The State Department had another swipe at Brazil in their annual report on human rights, saying there had been a deterioration in the situation here, while failing to find any problems in El Salvador or Israel.
Before the threatened 50 per cent tariffs came into operation, the US government removed over 700 products from the list, allowing Americans to continue savouring their breakfast orange juice. But they maintained the tariffs on coffee and meat and many other items, some of them exported by small producers who had specialized in the American market, like the honey producers in Piaui or furniture makers in Santa Catarina.

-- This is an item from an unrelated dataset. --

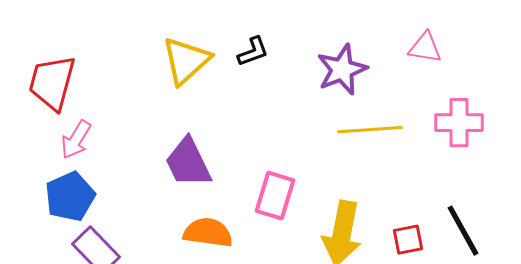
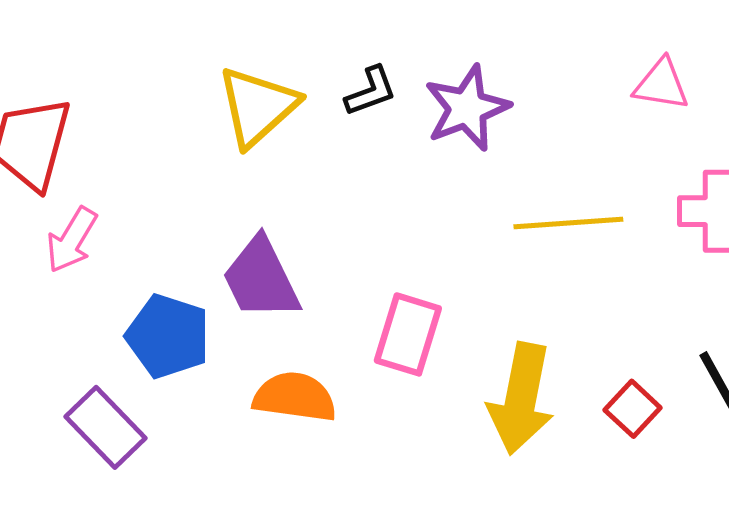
purple star: (342, 70) -> (467, 108), moved
blue pentagon: (70, 197) -> (168, 336), moved, turned -30
red square: (408, 240) -> (633, 409), turned -36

It has become clear that it is no use looking for logic in the tariffs. Some will ruin producers in Brazil, others’ main victims will be importers and consumers in the US.
As they are reprisals for executive and judicial decisions which have nothing to do with trade, there is little that the affected sectors can do. Attempts to talk to American trade officials have been rebuffed. And the list is still open. There’s even a rumour that Brazilian soccer fans planning to travel to the US to watch the World Cup next year will be barred.
In a more serious development, the crisis between Brazil and the US has extended to the military sector – the US Southern Command abruptly cancelled a joint event with FAB, the Brazilian Air Force, due to take place in Brasilia at the end of July. Joint exercises involving US Marines, set to take place in Goias, are also under threat.